Tel Aviv, 17 mar. (Adnkronos) - Secondo un sondaggio della televisione israeliana Channel 12, il 46% degli israeliani non è favorevole al licenziamento del capo dello Shin Bet, Ronen Bar, da parte del primo ministro Benjamin Netanyahu, rispetto al 31% che sostiene la sua rimozione. Il risultato contrasta con il 64% che, in un sondaggio di due settimane fa, sosteneva che Bar avrebbe dovuto dimettersi, e con il 18% che sosteneva il contrario.

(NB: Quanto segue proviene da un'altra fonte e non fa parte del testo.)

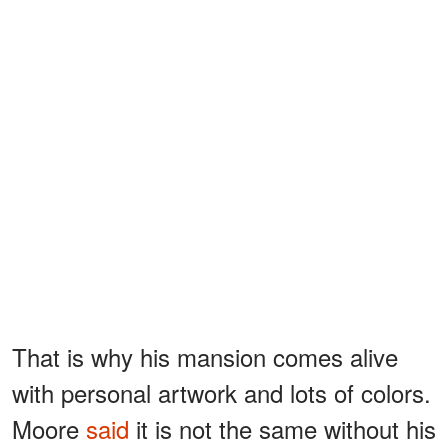
That is why his mansion comes alive
with personal artwork and lots of colors.
Moore
said
it is not the same without his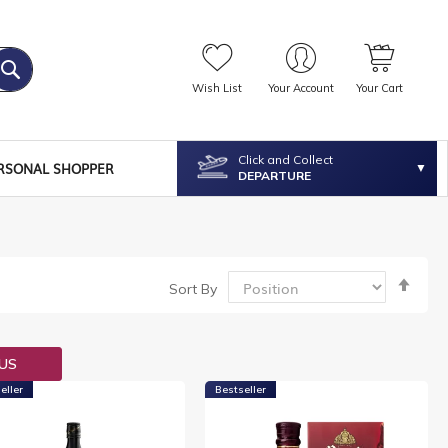
Wish List
Your Account
Your Cart
Click and Collect
RSONAL SHOPPER
DEPARTURE
Set
Sort By
Desc
Dire
OUS
eller
Bestseller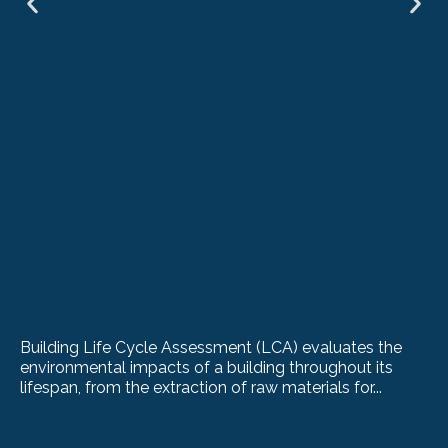
Building Life Cycle Assessment (LCA) evaluates the
environmental impacts of a building throughout its
lifespan, from the extraction of raw materials for...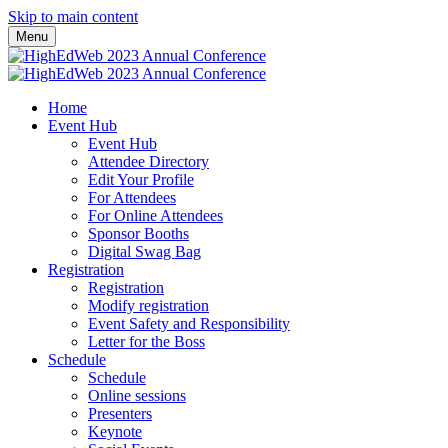
Skip to main content
Menu
Home
Event Hub
Event Hub
Attendee Directory
Edit Your Profile
For Attendees
For Online Attendees
Sponsor Booths
Digital Swag Bag
Registration
Registration
Modify registration
Event Safety and Responsibility
Letter for the Boss
Schedule
Schedule
Online sessions
Presenters
Keynote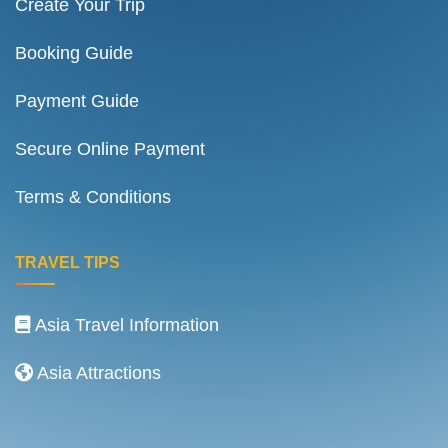
Create Your Trip
Booking Guide
Payment Guide
Secure Online Payment
Terms & Conditions
TRAVEL TIPS
Asia Travel Information
Asia Attractions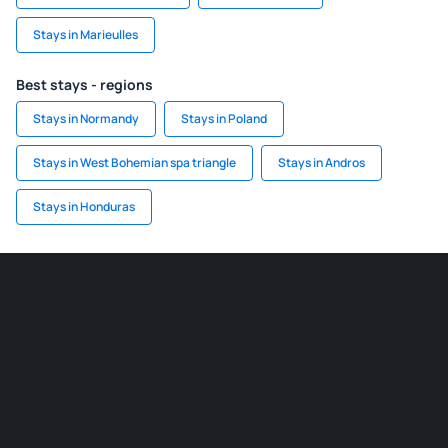
Stays in Marieulles
Best stays - regions
Stays in Normandy
Stays in Poland
Stays in West Bohemian spa triangle
Stays in Andros
Stays in Honduras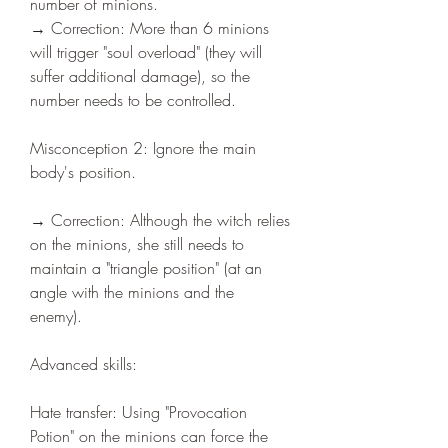
number of minions.
→ Correction: More than 6 minions 
will trigger "soul overload" (they will 
suffer additional damage), so the 
number needs to be controlled.
Misconception 2: Ignore the main 
body's position.
→ Correction: Although the witch relies 
on the minions, she still needs to 
maintain a "triangle position" (at an 
angle with the minions and the 
enemy).
Advanced skills:
Hate transfer: Using "Provocation 
Potion" on the minions can force the 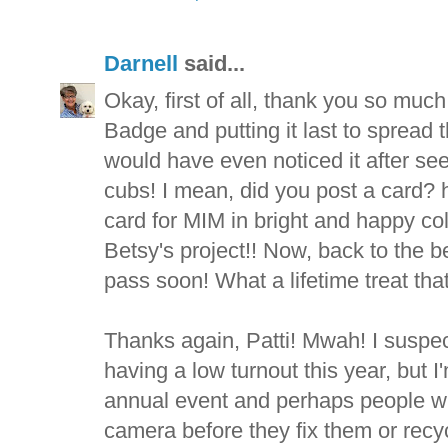
Darnell
said...
Okay, first of all, thank you so muc
Badge and putting it last to spread
would have even noticed it after se
cubs! I mean, did you post a card? h
card for MIM in bright and happy colo
Betsy's project!! Now, back to the b
pass soon! What a lifetime treat tha
Thanks again, Patti! Mwah! I suspect 
having a low turnout this year, but 
annual event and perhaps people wil
camera before they fix them or recy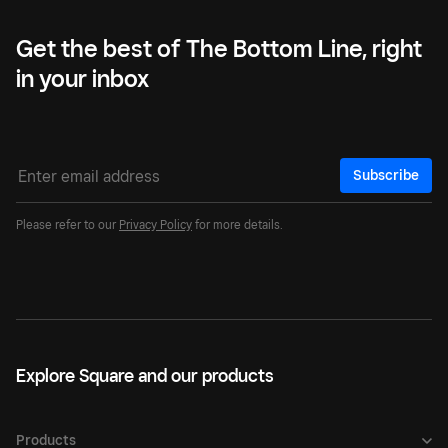
Get the best of The Bottom Line, right
in your inbox
Subscribe
Please refer to our
Privacy Policy
for more details.
Explore Square and our products
Products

Tel Aviv, 17 mar. (Adnkronos) - Il ministero della Salute libanese ha dichiarato che almeno sette persone sono state uccise e 52 ferite negli scontri scoppiati la scorsa notte al confine con la Siria. "Gli sviluppi degli ultimi due giorni al confine tra Libano e Siria hanno portato alla morte di sette cittadini e al ferimento di altri 52", ha affermato l'unità di emergenza del ministero della Salute.
Beirut, 17 mar. (Adnkronos/Afp) - Hamas si starebbe preparando per un nuovo raid, come quello del 7 ottobre 2023, penetrando ancora una volta in Israele. Lo sostiene l'israeliano Channel 12, in un rapporto senza fonti che sarebbe stato approvato per la pubblicazione dalla censura militare. Il rapporto afferma inoltre che Israele ha riscontrato un “forte aumento” negli sforzi di Hamas per portare a termine attacchi contro i kibbutz e le comunità al confine con Gaza e contro le truppe dell’Idf di stanza all’interno di Gaza.
Cita inoltre il ministro della Difesa Israel Katz, che ha detto di recente ai residenti delle comunità vicine a Gaza: "Hamas ha subito un duro colpo, ma non è stato sconfitto. Ci sono sforzi in corso per la sua ripresa. Hamas si sta costantemente preparando a effettuare un nuovo raid in Israele, simile al 7 ottobre". Il servizio televisivo arriva un giorno dopo che il parlamentare dell'opposizione Gadi Eisenkot, ex capo delle Idf, e altri legislatori dell'opposizione avevano lanciato l'allarme su una preoccupante recrudescenza dei gruppi terroristici di Gaza.
"Negli ultimi giorni, siamo stati informati che il potere militare di Hamas e della Jihad islamica palestinese è stato ripristinato, al punto che Hamas ha oltre 25.000 terroristi armati, mentre la Jihad ne ha oltre 5.000", hanno scritto i parlamentari, tutti membri del Comitato per gli affari esteri e la difesa.
Tel Aviv, 17 mar. (Adnkronos/Afp) - L'attacco israeliano nei pressi della città di Daraa, nel sud della Siria, ha ucciso due persone. Lo ha riferito l'agenzia di stampa statale siriana Sana.
"Due civili sono morti e altri 19 sono rimasti feriti in attacchi aerei israeliani alla periferia della città di Daraa", ha affermato l'agenzia di stampa, mentre l'esercito israeliano ha affermato di aver preso di mira "centri di comando e siti militari appartenenti al vecchio regime siriano".